Netflix’s latest crime drama, Department Q or Dept. Q, has stormed to the top of the UK chart, claiming the number one spot within days of release. The show is an unflinching adaptation of Jussi Adler-Olsen’s bestselling Danish novels and plunges headfirst into psychological grit, grim murder cases, and one seriously broken man.
That man is Carl Morck, played with raw urgency by Matthew Goode. Best known for his polished turns in Downton Abbey and The Crown, Goode takes a sharp detour into something altogether nastier here. Gone is the genteel decorum—this is Goode as you’ve never seen him.

After a botched operation leaves his partner paralysed and another officer dead, Morck is banished to the cold-case basement. He’s no hero. He’s arrogant, abrasive, and emotionally stunted. But he’s also good—very good—at digging into long-forgotten files and sniffing out rot. As the plot unfolds over nine dense and increasingly disturbing episodes, so too does Morck’s descent into guilt, regret, and reluctant redemption.

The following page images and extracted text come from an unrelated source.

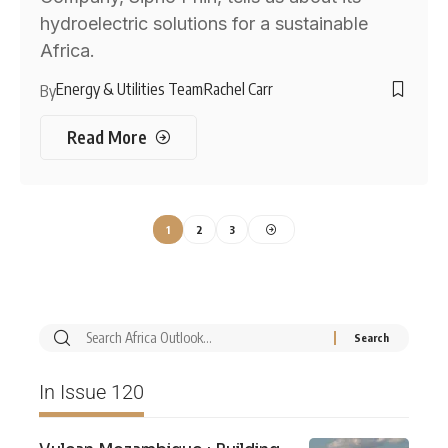
hydroelectric solutions for a sustainable
Africa.
Energy & Utilities Team
Rachel Carr
By
Read More
1
2
3
In Issue 120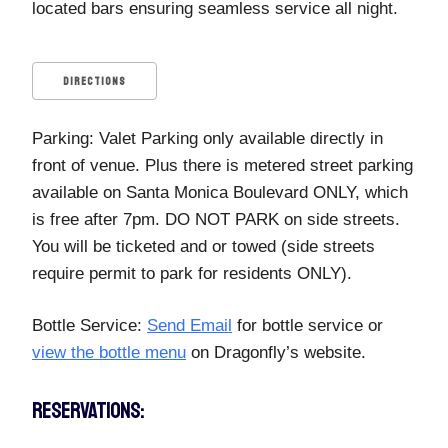
located bars ensuring seamless service all night.
DIRECTIONS
Parking: Valet Parking only available directly in
front of venue. Plus there is metered street parking
available on Santa Monica Boulevard ONLY, which
is free after 7pm. DO NOT PARK on side streets.
You will be ticketed and or towed (side streets
require permit to park for residents ONLY).
Bottle Service:
Send Email
for bottle service or
view the bottle menu
on Dragonfly’s website.
RESERVATIONS:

“This is little more than a PR exercise,” says the official synopsis of Department Q’s formation a cynical attempt by the police force to sideline a man they’d rather forget. Morck is happy enough to be left alone, spending his days dodging responsibility and brooding in solitude. That is, until a new crop of outsiders—misfits, some might say—begin trickling into his orbit.

Kelly Macdonald appears as Dr Rachel Irving, the police therapist assigned to assess officers before they return to duty. Calm, clinical, and sharp, Irving is immediately at odds with Morck, who treats mandatory therapy as just another box to tick. But it’s clear from their first meeting that she isn’t easily put off. She doesn’t rise to his defensiveness or ego, she studies it. The more they meet, the more it becomes apparent that she’s not there just to sign forms. She’s a constant presence, quietly pressing on the cracks in Morck’s armour.
Dept. Q doesn’t just look like another crime show but a character study wrapped in bleak murder and political rot. It’s being compared to the likes of Slow Horses by way of The Bridge, but with a soul as damaged as its detective.
All 9 episodes of Dept. Q are available to stream now on Netflix.